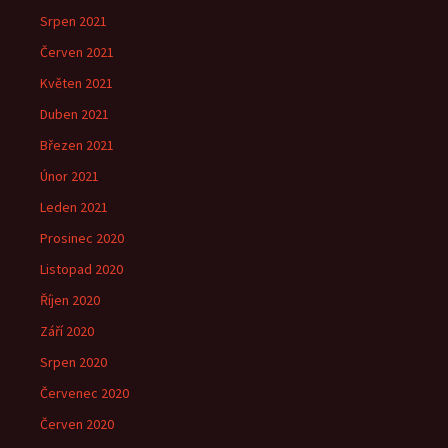
Srpen 2021
Červen 2021
Květen 2021
Duben 2021
Březen 2021
Únor 2021
Leden 2021
Prosinec 2020
Listopad 2020
Říjen 2020
Září 2020
Srpen 2020
Červenec 2020
Červen 2020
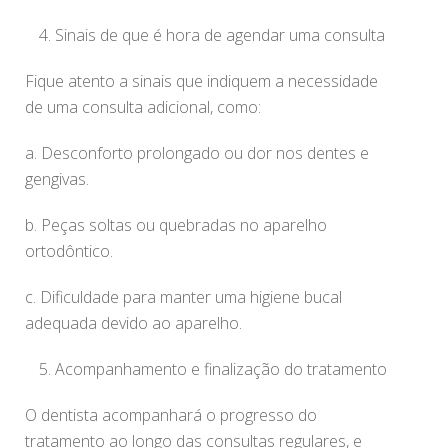
Sinais de que é hora de agendar uma consulta
Fique atento a sinais que indiquem a necessidade
de uma consulta adicional, como:
a. Desconforto prolongado ou dor nos dentes e
gengivas.
b. Peças soltas ou quebradas no aparelho
ortodôntico.
c. Dificuldade para manter uma higiene bucal
adequada devido ao aparelho.
Acompanhamento e finalização do tratamento
O dentista acompanhará o progresso do
tratamento ao longo das consultas regulares, e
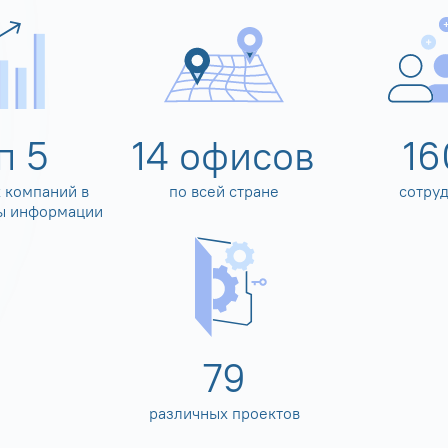
оп
5
14
офисов
16
 компаний в
по всей стране
сотру
ы информации
80
различных проектов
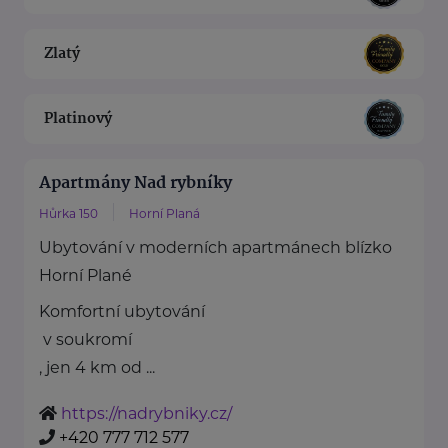
Zlatý
Platinový
Apartmány Nad rybníky
Hůrka 150
Horní Planá
Ubytování v moderních apartmánech blízko
Horní Plané
Komfortní ubytování
v soukromí
, jen 4 km od ...
https://nadrybniky.cz/
+420 777 712 577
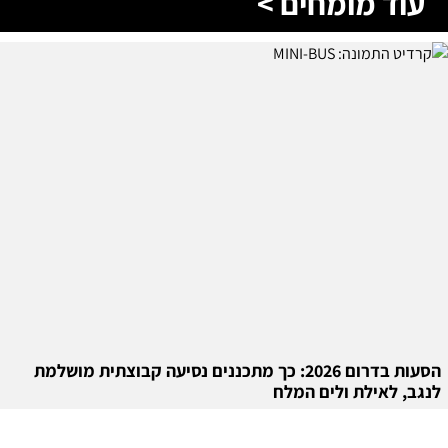
עוד מומחים >
הסעות בדרום 2026: כך מתכננים נסיעה קבוצתית מושלמת
לנגב, לאילת ולים המלח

========================================================================

## Task objective
The copy you give must run from the line containing "777 712 577" through the last line of the records, exactly, with the pictures left out.

## Written answer
+420 777 712 577
עוד מומחים >
הסעות בדרום 2026: כך מתכננים נסיעה קבוצתית מושלמת
לנגב, לאילת ולים המלח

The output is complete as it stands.